Friday, December 5, 2008

Live Blogging Observations

Blogging the fall Assembly was my first time live blogging, even though I've maintained a blog for almost four years. I found it to be challenging but worthwhile. If you want to know more, you're very welcome to read my non-live blog post.

the blog

I think I have all of my notes posted now, after a series of technical mishaps -- I was unable to get online during the afternoon session, and yesterday all of Blogger went down! (which is why, if you tried to access the blog, you were getting errors). A fitting end to a discussion about the consequences of putting all our data online.

Please comment with what you thought of the assembly, this blog, or the topics raised by the participants. And thanks to Marcus Banks, Mitchell Brown & Dana Peterman!

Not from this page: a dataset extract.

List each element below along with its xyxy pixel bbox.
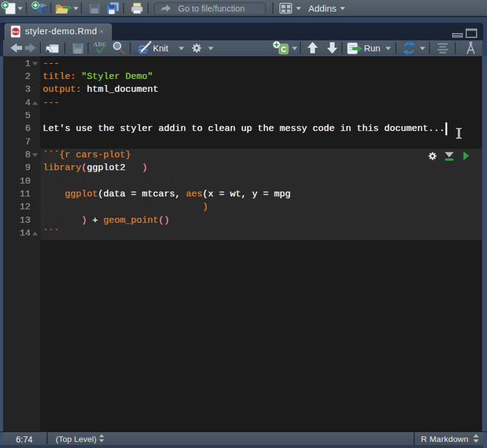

If you have photos, notes or reflections that you would like to see posted in the blog, please send them to me and I'll be happy to do so. This is meant to be a collective effort.

thanks for reading,
-- phoebe (2008-2010 LAUC webmaster) psayers (at) ucdavis.edu

Reflection on preservation

Editor's note: I found the assembly's four presentations and the afternoon's discussion to be a completely fascinating session about issues related to preservation and collections, and from a perspective that I rarely encounter or deal with as a science reference librarian who is more focused on immediate reference transactions, instruction, and providing highly-used digital and print materials. I'm pretty new at working on collections, but as these different talks were given I found myself thinking about the small weeding project I've been doing lately, pulling material from the computer science stacks at Davis to send to NRLF. Some questions I've faced on a detailed, immediate scale as I get my hands dusty -- is a book about a little-used database program from 1986 worth saving in storage; if I send a rare tech report to storage will that make it more likely to be digitized and thus more accessible, rather than less; can I toss this programming book if we also have it online -- were faced on a university, consortial and global scale by the presenters. What are the implications for our collections -- print, digital and everything in between -- when we practice shared collection development, are busy putting as much as we can online, but when no one philosophically or practically can "go it alone"? What is our goal for preserving the world's knowledge, and are we doing enough to get there?

This summer I was lucky enough to visit the Library of Alexandria, as part of another project I work on as a volunteer. The new library, Bibliotheca Alexandrina, or "BibAlex" as it is informally known there, is of course historically famous as a repository of the world's knowledge, a place where everything that was written in the known world was at one point or another copied or plundered to find a home in the library. That was long ago, and there is nothing left now of the historical library, except many stories and a vague idea of where on the Egyptian coastline it may have been. The new library is designed on different lines; it is more of a conference and educational center than anything, complete with a children's library, planetarium and coffeshop. The new librarians of Alexandria work mostly on outreach, and though they do work with their print collections (which to me were surprisingly small and impoverished, built mainly on donations, though housed in an absolutely beautiful reading room) they are most excited about digitizing materials, especially out of copyright Arabic books and manuscripts. Written Arabic, as you might imagine, is a tricky language to digitize and OCR scan -- so much so that the programmers of BibAlex had to write their own OCR software, apparently the first for digitizing Arabic. We got a special tour of their digitizing room, and it reminded me entirely of the scanning operation in the NRLF that the Internet Archive operated -- rows of cameras and scanners, and young men and women silently turning pages.

Is this the future of plundering and copying the world's knowledge -- only this time not just for one building, but for the world at large? The librarians of BibAlex -- there are nearly a thousand staff there, though they don't have many resources for materials -- were absolutely eager to collaborate with libraries in the United States and elsewhere to get their new digital resources cataloged, distributed, put online in local systems around the world. They are proud of their work, enthusiastic about collaborating and expanding their operations, and they recognize the uniqueness of the collections that they do have. As I was listening to the LAUC presentations this afternoon, I was thinking about the BibAlex folks and their work, and thinking: we should be that eager too, to build a new Library of Alexandria for all of us.